PARTIES TO DISPUTE:
BROTHERHOOD OF MAINTENANCE OF WAY EMPLOYES
ERIE RAILROAD COMPANY

STATEMENT OF CLAIM: Claim of the System Committee of the Brotherhood that:


1. The Carrier violated the effective Agreement when, without just and sufficient cause, and without benefit of hearing, it dismissed and/or held out of service Dockbuilder James J. Cerchio effective as of April 8, 1958.


2. Mr. James J. Cerchio be reinstated to his former position, with seniority, vacation and all other rights unimpaired and that he be reimbursed for all monetary loss suffered because of the violation referred to in Part (1) of this claim.

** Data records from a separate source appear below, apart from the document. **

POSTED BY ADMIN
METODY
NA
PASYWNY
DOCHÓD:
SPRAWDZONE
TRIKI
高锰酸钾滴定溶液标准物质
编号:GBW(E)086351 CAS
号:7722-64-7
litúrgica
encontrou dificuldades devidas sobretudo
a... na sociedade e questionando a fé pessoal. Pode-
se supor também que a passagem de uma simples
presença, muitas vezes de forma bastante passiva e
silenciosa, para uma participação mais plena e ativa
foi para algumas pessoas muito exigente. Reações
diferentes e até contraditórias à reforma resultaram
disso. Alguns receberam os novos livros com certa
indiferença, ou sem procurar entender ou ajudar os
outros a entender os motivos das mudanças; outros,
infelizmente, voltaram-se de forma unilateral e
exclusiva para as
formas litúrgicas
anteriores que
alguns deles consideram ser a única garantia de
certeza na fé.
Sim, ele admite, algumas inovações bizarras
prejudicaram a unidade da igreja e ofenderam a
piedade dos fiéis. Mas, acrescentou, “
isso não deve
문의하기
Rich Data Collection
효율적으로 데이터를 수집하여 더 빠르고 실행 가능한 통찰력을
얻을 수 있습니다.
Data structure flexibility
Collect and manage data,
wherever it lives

EMPLOYES' STATEMENT OF FACTS: The claimant employe has been continuously employed by this Carrier since October 23, 1940.

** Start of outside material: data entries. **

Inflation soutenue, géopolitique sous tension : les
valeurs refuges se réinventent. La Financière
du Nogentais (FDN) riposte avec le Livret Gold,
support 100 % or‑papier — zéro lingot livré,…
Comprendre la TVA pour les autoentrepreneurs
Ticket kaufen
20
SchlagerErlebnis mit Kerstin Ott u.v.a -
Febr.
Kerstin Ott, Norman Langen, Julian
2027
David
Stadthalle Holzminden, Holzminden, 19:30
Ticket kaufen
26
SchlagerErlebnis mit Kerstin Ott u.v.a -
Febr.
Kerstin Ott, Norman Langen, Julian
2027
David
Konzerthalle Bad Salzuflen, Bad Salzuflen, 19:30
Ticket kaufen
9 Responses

On July 7, 1956, the claimant was employed as a Dockbuilder at Jersey City, New Jersey and, while assisting in a pile driving operation on that date, he suffered a head injury. As a result of such head injury, the claimant was unable to perform any service for the Carrier for a period of a little over fifty (50) days or until August 29, 1956, at which time he resumed full active service as a Dockbuilder for this Carrier. The claimant was examined by the Carrier's Chief Surgeon (Dr. Mishler) on September 27, 1956 and again on January 3, 1957 and was pronounced physically and mentally fit and qualified to pursue his regular duties as a Dockbuilder.


Because of the claimant's inability to obtain a satisfactory settlement from the Carrier's Claim Department, he engaged the law firm of Pearlman and Pearlman to represent and assist him in effecting and obtaining a satisfactory settlement of his personal injury claim.


The claimant's attorney and the Carrier's attorney subsequently agreed to settle the personal injury claim in favor of the claimant in the amount of $6,000 and then applied for and were granted a "CONSENT JUDGMENT", a photocopy of which appears as the next page of the Employes' initial submission.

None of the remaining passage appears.